Excerpted data

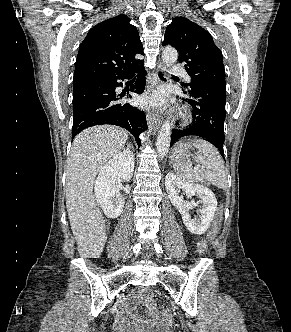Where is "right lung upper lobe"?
I'll return each mask as SVG.
<instances>
[{"mask_svg":"<svg viewBox=\"0 0 291 332\" xmlns=\"http://www.w3.org/2000/svg\"><path fill=\"white\" fill-rule=\"evenodd\" d=\"M144 55L139 33L123 14L94 26L79 47L73 83L97 76H117L136 68Z\"/></svg>","mask_w":291,"mask_h":332,"instance_id":"obj_1","label":"right lung upper lobe"}]
</instances>
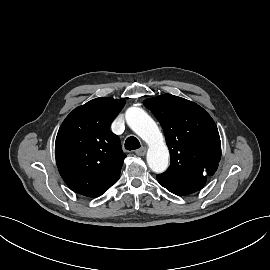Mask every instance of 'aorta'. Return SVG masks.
Listing matches in <instances>:
<instances>
[{
    "label": "aorta",
    "instance_id": "1",
    "mask_svg": "<svg viewBox=\"0 0 270 270\" xmlns=\"http://www.w3.org/2000/svg\"><path fill=\"white\" fill-rule=\"evenodd\" d=\"M130 128L149 146L147 163L155 173L164 172L169 164V150L155 121L139 107H131L125 114Z\"/></svg>",
    "mask_w": 270,
    "mask_h": 270
}]
</instances>
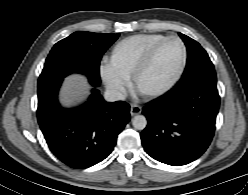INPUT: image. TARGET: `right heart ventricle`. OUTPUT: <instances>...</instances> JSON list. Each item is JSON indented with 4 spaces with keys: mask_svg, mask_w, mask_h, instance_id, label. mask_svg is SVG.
Here are the masks:
<instances>
[{
    "mask_svg": "<svg viewBox=\"0 0 248 195\" xmlns=\"http://www.w3.org/2000/svg\"><path fill=\"white\" fill-rule=\"evenodd\" d=\"M165 37L164 34H145L128 38L116 48L111 60L113 69L124 75L132 77L144 62L150 51Z\"/></svg>",
    "mask_w": 248,
    "mask_h": 195,
    "instance_id": "right-heart-ventricle-1",
    "label": "right heart ventricle"
}]
</instances>
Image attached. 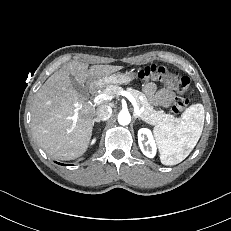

Task to complete
All lines between the one that contains "mask_svg is SVG." and the end of the records above, both included, are to be returned exactly as they stand, except for pictures, which are omitted.

Answer area
INPUT: image. TARGET: `right heart ventricle`. OUTPUT: <instances>...</instances> JSON list. Each item is JSON indented with 4 spaces with keys: mask_svg, mask_w, mask_h, instance_id, label. mask_svg is SVG.
Here are the masks:
<instances>
[{
    "mask_svg": "<svg viewBox=\"0 0 248 195\" xmlns=\"http://www.w3.org/2000/svg\"><path fill=\"white\" fill-rule=\"evenodd\" d=\"M165 37L164 34H145L128 38L116 48L111 60L113 69L124 75L132 77L144 62L150 51Z\"/></svg>",
    "mask_w": 248,
    "mask_h": 195,
    "instance_id": "right-heart-ventricle-1",
    "label": "right heart ventricle"
}]
</instances>
Image attached. 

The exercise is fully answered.